15 dic 2013

Un segundo, mil penurias.


El aire azotaba las mejillas de Nadia mientras esta se precipitaba al vacío.
No se arrepentía lo más mínimo de lo que estaba haciendo. Hacía mucho tiempo que la cuchilla había dejado de hacer el efecto deseado; ya no aliviaba su dolor, y se había ido quedando poco a poco sin esperanza. Los días se prolongaban eternamente, como filas interminables de hormigas, para no aportar más que desesperación y temor a su vida.
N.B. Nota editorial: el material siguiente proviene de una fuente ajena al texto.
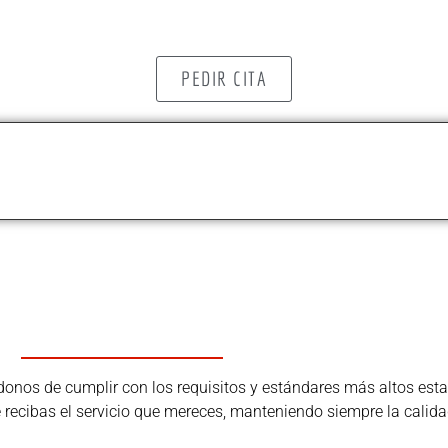
PEDIR CITA
os de cumplir con los requisitos y estándares más altos estab
ue recibas el servicio que mereces, manteniendo siempre la calida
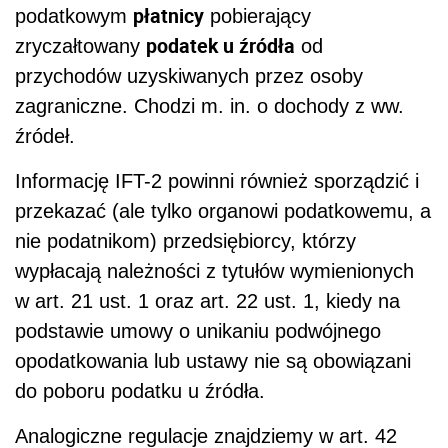
płatnicy
podatkowym
pobierający
podatek u źródła
zryczałtowany
od
przychodów uzyskiwanych przez osoby
zagraniczne. Chodzi m. in. o dochody z ww.
źródeł.
Informację IFT-2 powinni również sporządzić i
przekazać (ale tylko organowi podatkowemu, a
nie podatnikom) przedsiębiorcy, którzy
wypłacają należności z tytułów wymienionych
w art. 21 ust. 1 oraz art. 22 ust. 1, kiedy na
podstawie umowy o unikaniu podwójnego
opodatkowania lub ustawy nie są obowiązani
do poboru podatku u źródła.
Analogiczne regulacje znajdziemy w art. 42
Estaba cansada de los golpes y de las críticas que no dejaban de lloverle. “Eres demasiado débil. No sirves para nada. Maldita cría hipócrita…” No lograba apoyo por ninguna parte. Sin ir más lejos, la única persona que la había animado y tranquilizado en algún momento, había salido huyendo de su casa con una maleta a cada mano, y sin la intención de volver hacía apenas unas semanas. “Lo siento mucho, niños. No puedo más.” fue lo último que gritó antes de desaparecer tras la esquina del edificio, con lágrimas en los ojos, y el recordatorio en la cara de lo que había sido vivir en aquella casa de los horrores. A partir de entonces, todos los golpes habían caído sobre ella, como si hubiese tenido la culpa de su partida. Pero no era así. O eso intentó creerse hasta el día anterior…
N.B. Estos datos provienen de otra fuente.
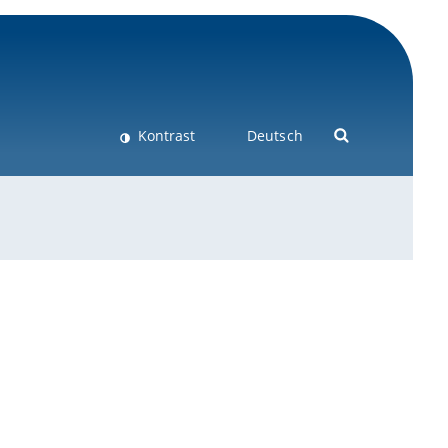
Kontrast
Deutsch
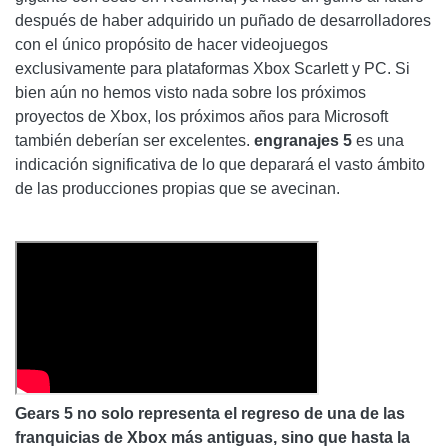
después de haber adquirido un puñado de desarrolladores
con el único propósito de hacer videojuegos
exclusivamente para plataformas Xbox Scarlett y PC. Si
bien aún no hemos visto nada sobre los próximos
proyectos de Xbox, los próximos años para Microsoft
también deberían ser excelentes.
engranajes 5
es una
indicación significativa de lo que deparará el vasto ámbito
de las producciones propias que se avecinan.
Gears 5 no solo representa el regreso de una de las
franquicias de Xbox más antiguas, sino que hasta la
 Ella había llamado por teléfono. Los dos hermanos apretaron sus orejas al auricular. “Esto es horrible, chicos. Pero mucho mejor que estar allí. Deberíais veniros conmigo de una vez. Abandonar a ese capullo. ” Cuando colgaron el aparato, una sonrisilla de esperanza había aparecido en sus caras. La sonrisa continuaba allí cuando él entró en casa, cansado y malhumorado, como siempre. Y esa demostración de alegría en el ambiente le hizo sospechar que ocultaban algo. “¿Qué habéis hecho ahora? ¡Acaso os hace gracia estar ahí, parados, mientras yo pierdo la piel para que podáis vivir! He perdido el maldito trabajo por vuestra culpa. ¡Reíros ahora si podéis!” Había gritado con furia. Había sido un mal día y tenía que hacérselo pagar a alguien. Los hermanos acabaron con lágrimas en los ojos y no quedó nada de las sonrisas. Mientras subían corriendo las escaleras, el que había sido siempre su compañero de batallas y penurias, la empujó escaleras abajo. Ella tropezó y cayó rodando hasta el pie de las escaleras. “¡Al fin y al cabo, es todo tu culpa!” gritó desairado su hermano mayor “Esto no pasaba cuando tu no habías nacido. ¡Deberías morirte! ¡Morirte!”
Y eso estaba haciendo.
Un  segundo antes de ser aplastada por el asfalto, Nadia pensó en ella. En su nombre.
“Es un bonito nombre.” Le había dicho alguien alguna vez sacándole una sonrisa de orgullo. Pero aquel nombre era demasiado generoso.  Tendrían que haberla puesto un nombre más acorde a ella como Nadie, Nada o incluso Esa. Eso significaba para todo el mundo. No era más que una más.